Dave McKearney

Personal information
- Full name: David Jonathan McKearney
- Date of birth: 20 June 1968 (age 57)
- Place of birth: Crosby, Lancashire, England
- Height: 5 ft 10 in (1.78 m)
- Position: Defender; midfielder;

Youth career
- Bolton Wanderers

Senior career*
- Years: Team / Apps / (Gls)
- Northwich Victoria / 3 / (0)
- 1989–1993: Crewe Alexandra / 108 / (12)
- 1993–1995: Wigan Athletic / 49 / (9)
- 1995–1996: Chorley
- 1996–2004: Morecambe / 299 / (14)
- 2004–2006: Burscough

= Dave McKearney =

Former English footballer

David Jonathan McKearney (born 20 June 1968) is an English former footballer.

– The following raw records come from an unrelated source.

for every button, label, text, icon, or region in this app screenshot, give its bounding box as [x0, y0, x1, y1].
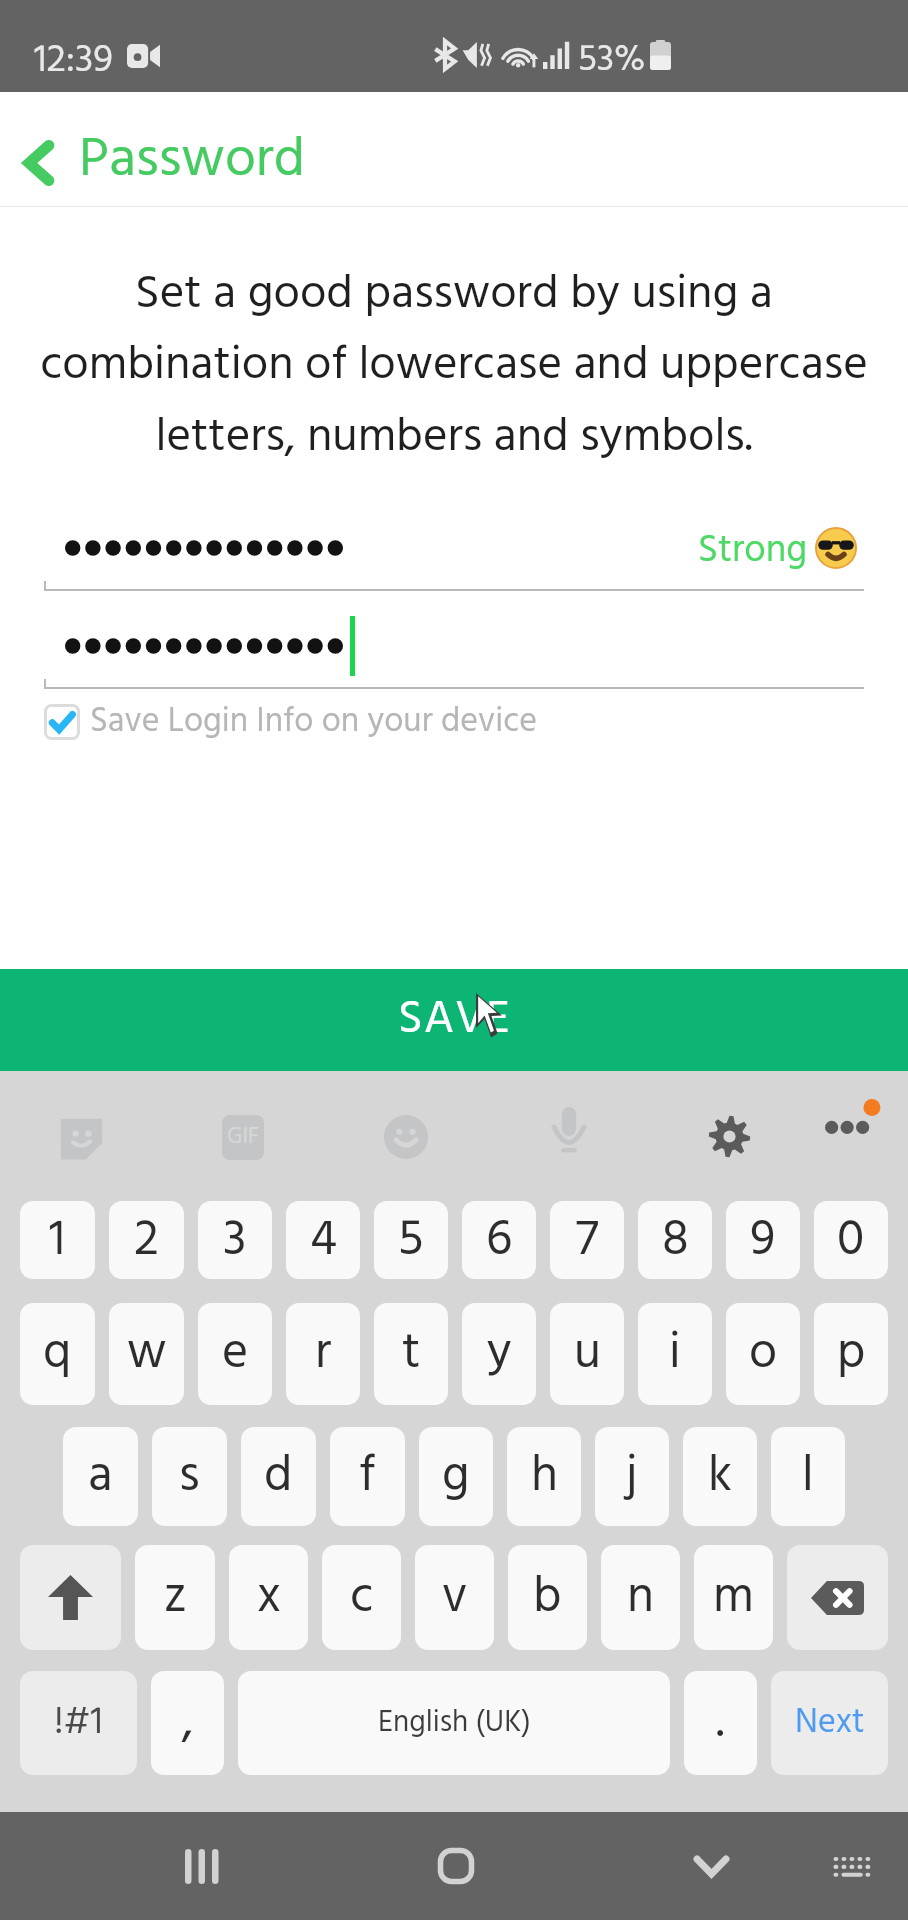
staticText: 5	[398, 1201, 424, 1279]
button[interactable]: m	[694, 1545, 773, 1650]
button[interactable]: Hide keyboard	[672, 1827, 750, 1905]
button[interactable]: z	[135, 1545, 215, 1650]
button[interactable]: ,	[151, 1671, 224, 1775]
staticText: v	[442, 1558, 468, 1638]
button[interactable]: d	[241, 1427, 316, 1526]
staticText: 2	[134, 1201, 159, 1279]
staticText: d	[264, 1437, 293, 1517]
button[interactable]: .	[684, 1671, 757, 1775]
button[interactable]: Next	[771, 1671, 888, 1775]
staticText: SAVE	[398, 982, 511, 1057]
staticText: h	[531, 1437, 558, 1517]
button[interactable]: Stickers	[48, 1105, 114, 1171]
staticText: b	[533, 1558, 562, 1638]
staticText: a	[88, 1437, 113, 1517]
button[interactable]: 3	[198, 1201, 272, 1279]
staticText: s	[179, 1437, 200, 1517]
button[interactable]: GIF	[210, 1104, 276, 1170]
staticText: l	[802, 1437, 814, 1517]
button[interactable]: 2	[109, 1201, 184, 1279]
staticText: q	[43, 1314, 72, 1394]
staticText: t	[402, 1314, 421, 1394]
staticText: p	[837, 1314, 866, 1394]
button[interactable]: x	[229, 1545, 308, 1650]
staticText: w	[127, 1314, 167, 1394]
staticText: m	[713, 1558, 754, 1638]
staticText: Next	[795, 1696, 865, 1750]
button[interactable]: a	[63, 1427, 138, 1526]
staticText: 3	[223, 1201, 247, 1279]
button[interactable]: p	[814, 1303, 888, 1405]
button[interactable]: Backspace	[787, 1545, 888, 1650]
staticText: n	[627, 1558, 654, 1638]
button[interactable]: 5	[374, 1201, 448, 1279]
staticText: ,	[182, 1683, 194, 1763]
staticText: .	[716, 1683, 725, 1763]
staticText: 9	[750, 1201, 776, 1279]
staticText: u	[574, 1314, 601, 1394]
button[interactable]: v	[415, 1545, 494, 1650]
button[interactable]: q	[20, 1303, 95, 1405]
button[interactable]: Shift	[20, 1545, 121, 1650]
button[interactable]: 1	[20, 1201, 95, 1279]
button[interactable]: h	[507, 1427, 581, 1526]
button[interactable]: y	[462, 1303, 536, 1405]
button[interactable]: Home	[417, 1827, 495, 1905]
staticText: 0	[837, 1201, 865, 1279]
staticText: 53%	[578, 31, 646, 90]
button[interactable]: w	[109, 1303, 184, 1405]
button[interactable]: f	[330, 1427, 405, 1526]
button[interactable]: r	[286, 1303, 360, 1405]
button[interactable]: c	[322, 1545, 401, 1650]
button[interactable]: Save Login Info on your device	[44, 691, 537, 753]
button[interactable]: 9	[726, 1201, 800, 1279]
staticText: r	[315, 1314, 332, 1394]
staticText: Save Login Info on your device	[90, 695, 537, 749]
button[interactable]: Settings	[696, 1103, 762, 1169]
button[interactable]: English (UK)	[238, 1671, 670, 1775]
button[interactable]: n	[601, 1545, 680, 1650]
staticText: g	[442, 1437, 470, 1517]
button[interactable]: k	[683, 1427, 757, 1526]
button[interactable]: Keyboard layout	[812, 1827, 890, 1905]
staticText: Set a good password by using a combinati…	[34, 257, 874, 476]
staticText: c	[350, 1558, 374, 1638]
button[interactable]: SAVE	[0, 969, 908, 1071]
button[interactable]: l	[771, 1427, 845, 1526]
staticText: 4	[310, 1201, 337, 1279]
staticText: 1	[49, 1201, 66, 1279]
staticText: k	[708, 1437, 732, 1517]
button[interactable]: 7	[550, 1201, 624, 1279]
button[interactable]: 6	[462, 1201, 536, 1279]
staticText: z	[164, 1558, 187, 1638]
button[interactable]: Strong	[65, 518, 856, 578]
staticText: 6	[486, 1201, 513, 1279]
button[interactable]	[65, 616, 862, 676]
button[interactable]: 0	[814, 1201, 888, 1279]
staticText: j	[626, 1437, 638, 1517]
button[interactable]: g	[419, 1427, 493, 1526]
button[interactable]: Recents	[164, 1827, 242, 1905]
button[interactable]: j	[595, 1427, 669, 1526]
staticText: o	[749, 1314, 778, 1394]
staticText: i	[669, 1314, 681, 1394]
button[interactable]: b	[508, 1545, 587, 1650]
button[interactable]: o	[726, 1303, 800, 1405]
button[interactable]: e	[198, 1303, 272, 1405]
button[interactable]: More options	[818, 1103, 884, 1169]
button[interactable]: s	[152, 1427, 227, 1526]
button[interactable]: Emoji	[373, 1104, 439, 1170]
staticText: !#1	[54, 1693, 103, 1754]
staticText: y	[487, 1314, 512, 1394]
button[interactable]: 4	[286, 1201, 360, 1279]
button[interactable]: t	[374, 1303, 448, 1405]
button[interactable]: Voice input	[536, 1099, 602, 1165]
button[interactable]: !#1	[20, 1671, 137, 1775]
button[interactable]: 8	[638, 1201, 712, 1279]
button[interactable]: Password	[0, 119, 329, 207]
staticText: English (UK)	[378, 1699, 531, 1747]
button[interactable]: i	[638, 1303, 712, 1405]
staticText: 12:39	[34, 30, 113, 92]
staticText: GIF	[227, 1119, 260, 1156]
button[interactable]: u	[550, 1303, 624, 1405]
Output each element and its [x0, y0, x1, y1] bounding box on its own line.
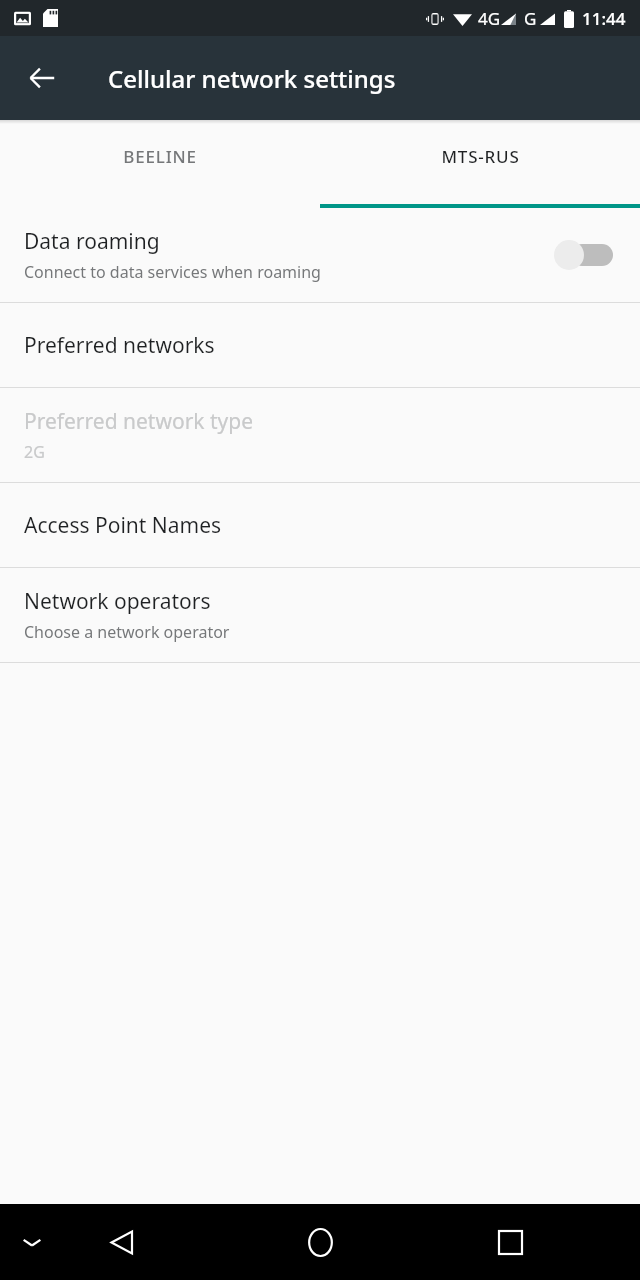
- button[interactable]: Back: [10, 46, 74, 110]
- staticText: Data roaming: [24, 227, 160, 256]
- staticText: MTS-RUS: [441, 145, 520, 168]
- staticText: Connect to data services when roaming: [24, 261, 321, 283]
- staticText: Choose a network operator: [24, 621, 230, 643]
- button[interactable]: Back: [92, 1212, 152, 1272]
- staticText: BEELINE: [123, 145, 197, 168]
- button[interactable]: Preferred network type: [0, 388, 640, 482]
- button[interactable]: MTS-RUS: [320, 124, 640, 208]
- staticText: 2G: [24, 441, 45, 463]
- staticText: 11:44: [582, 7, 626, 30]
- button[interactable]: Hide: [4, 1214, 60, 1270]
- button[interactable]: Home: [289, 1211, 351, 1273]
- staticText: Preferred networks: [24, 331, 215, 360]
- button[interactable]: BEELINE: [0, 124, 320, 208]
- staticText: Network operators: [24, 587, 211, 616]
- button[interactable]: Access Point Names: [0, 483, 640, 567]
- button[interactable]: Network operators: [0, 568, 640, 662]
- button[interactable]: Data roaming toggle: [554, 235, 616, 275]
- staticText: Preferred network type: [24, 407, 254, 436]
- staticText: G: [524, 7, 537, 30]
- button[interactable]: Preferred networks: [0, 303, 640, 387]
- staticText: Access Point Names: [24, 511, 222, 540]
- staticText: Cellular network settings: [108, 62, 396, 95]
- button[interactable]: Data roaming: [0, 208, 640, 302]
- staticText: 4G: [478, 7, 501, 30]
- button[interactable]: Recents: [480, 1212, 540, 1272]
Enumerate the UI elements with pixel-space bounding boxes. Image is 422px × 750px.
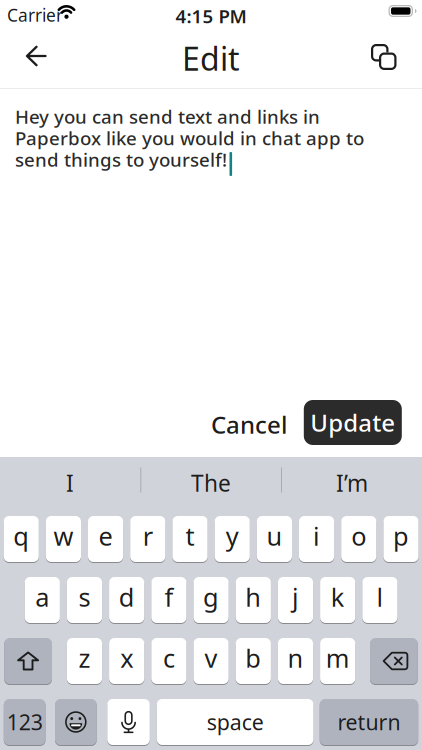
button[interactable]: f [151,577,186,624]
button[interactable]: p [383,516,419,563]
button[interactable]: y [215,516,250,563]
button[interactable]: u [257,516,292,563]
button[interactable]: l [362,577,398,624]
button[interactable]: a [25,577,60,624]
button[interactable]: Dictate [107,699,150,746]
button[interactable]: b [236,638,271,685]
staticText: space [207,708,264,736]
button[interactable]: The [141,460,281,506]
button[interactable]: o [341,516,376,563]
staticText: w [53,519,73,553]
button[interactable]: Copy [362,36,406,80]
button[interactable]: m [320,638,355,685]
staticText: t [186,519,194,553]
button[interactable]: space [157,699,314,746]
staticText: k [331,580,345,614]
staticText: y [226,519,239,553]
button[interactable]: e [88,516,123,563]
button[interactable]: r [130,516,165,563]
button[interactable]: v [194,638,229,685]
staticText: u [266,519,282,553]
staticText: x [120,641,133,675]
button[interactable]: Shift [4,638,52,685]
staticText: f [164,580,173,614]
button[interactable]: 123 [4,699,46,746]
staticText: c [163,641,175,675]
staticText: v [205,641,218,675]
staticText: Edit [182,37,240,80]
button[interactable]: n [278,638,313,685]
button[interactable]: q [4,516,39,563]
button[interactable]: g [194,577,229,624]
staticText: 123 [7,708,43,736]
button[interactable]: t [172,516,208,563]
button[interactable]: s [67,577,102,624]
button[interactable]: x [109,638,144,685]
staticText: return [337,708,400,736]
staticText: I [66,468,74,498]
staticText: Update [310,407,395,438]
staticText: q [13,519,29,553]
staticText: h [245,580,261,614]
button[interactable]: j [278,577,313,624]
staticText: Paperbox like you would in chat app to [15,126,364,150]
staticText: e [99,519,113,553]
staticText: s [78,580,90,614]
staticText: z [78,641,90,675]
staticText: g [203,580,219,614]
staticText: n [288,641,304,675]
button[interactable]: Back [14,36,58,76]
staticText: l [376,580,383,614]
staticText: j [292,580,299,614]
staticText: o [351,519,366,553]
staticText: Cancel [211,409,287,440]
button[interactable]: I [0,460,140,506]
button[interactable]: i [299,516,334,563]
staticText: b [245,641,261,675]
staticText: The [191,468,231,498]
button[interactable]: h [236,577,271,624]
button[interactable]: I’m [282,460,422,506]
staticText: p [393,519,409,553]
button[interactable]: return [320,699,418,746]
staticText: i [313,519,320,553]
button[interactable]: w [46,516,81,563]
staticText: m [326,641,350,675]
button[interactable]: Cancel [194,402,304,447]
button[interactable]: Update [304,400,402,445]
staticText: Hey you can send text and links in [15,104,320,129]
button[interactable]: Delete [370,638,418,685]
staticText: 4:15 PM [176,4,246,28]
button[interactable]: Emoji [55,699,97,746]
button[interactable]: k [320,577,355,624]
button[interactable]: d [109,577,144,624]
button[interactable]: c [151,638,186,685]
staticText: d [119,580,135,614]
staticText: a [35,580,49,614]
staticText: I’m [336,468,368,498]
staticText: r [143,519,153,553]
staticText: send things to yourself! [15,147,227,172]
staticText: Carrier [7,4,63,26]
button[interactable]: z [67,638,102,685]
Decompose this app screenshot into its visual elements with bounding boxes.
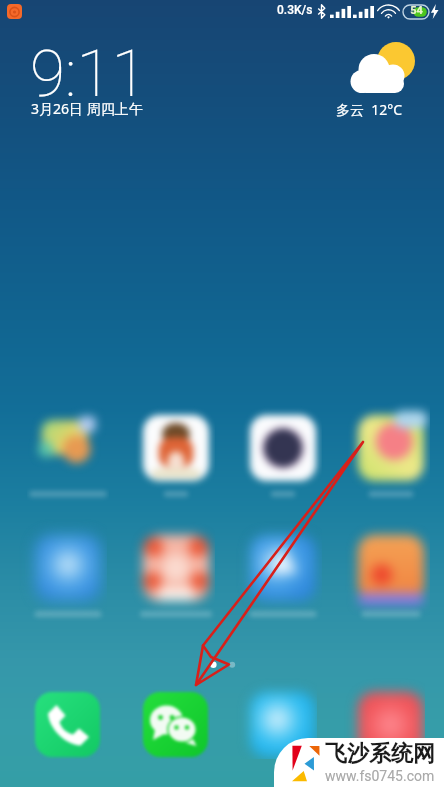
button[interactable]: Phone (25, 682, 110, 767)
button[interactable]: App (23, 403, 113, 515)
staticText: 飞沙系统网 (325, 740, 435, 768)
button[interactable]: App (131, 523, 221, 635)
staticText: 0.3K/s (277, 3, 313, 17)
button[interactable]: App (238, 523, 328, 635)
button[interactable]: App (346, 403, 436, 515)
staticText: 9:11 (30, 37, 147, 112)
button[interactable]: WeChat (133, 682, 218, 767)
staticText: 多云 12°C (336, 100, 403, 119)
staticText: 54 (410, 4, 423, 17)
button[interactable]: App (238, 403, 328, 515)
button[interactable]: App (23, 523, 113, 635)
button[interactable]: App (131, 403, 221, 515)
staticText: 3月26日 周四上午 (31, 99, 143, 118)
button[interactable]: App (348, 682, 433, 767)
staticText: www.fs0745.com (325, 768, 435, 784)
button[interactable]: App (346, 523, 436, 635)
button[interactable]: App (240, 682, 325, 767)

He was a versatile player who played both as a defender and midfielder.

==Career==
He made his Football League debut for Crewe Alexandra, coming on as a substitute in a goal-less draw at Preston North End on 17 October 1989. After sporadic appearances during the rest of the season, he gained a regular starting place after left back Paul Edwards was sold to Coventry City in March 1990, and McKearney scored his first Crewe goal in a 2–1 defeat at Mansfield Town on 28 April 1990. In 1993, in his last game for the club, McKearney was part of the Crewe side beaten by York City after a penalty shoot-out in the 1993 Football League Third Division play-off final at Wembley Stadium on 29 May 1993, he scored an extra-time penalty to make the score 1–1 and take the game to the shoot-out. During his time at Crewe, McKearney played 108 league games, scoring 12 goals.

After time at Wigan Athletic, McKearney moved to Morecambe from Chorley in July 1996, and made almost 300 appearances in just under ten years at the club. He was part of the team that won the Spalding Cup in 1998, and won two Lancashire Cup winners' medals with the club.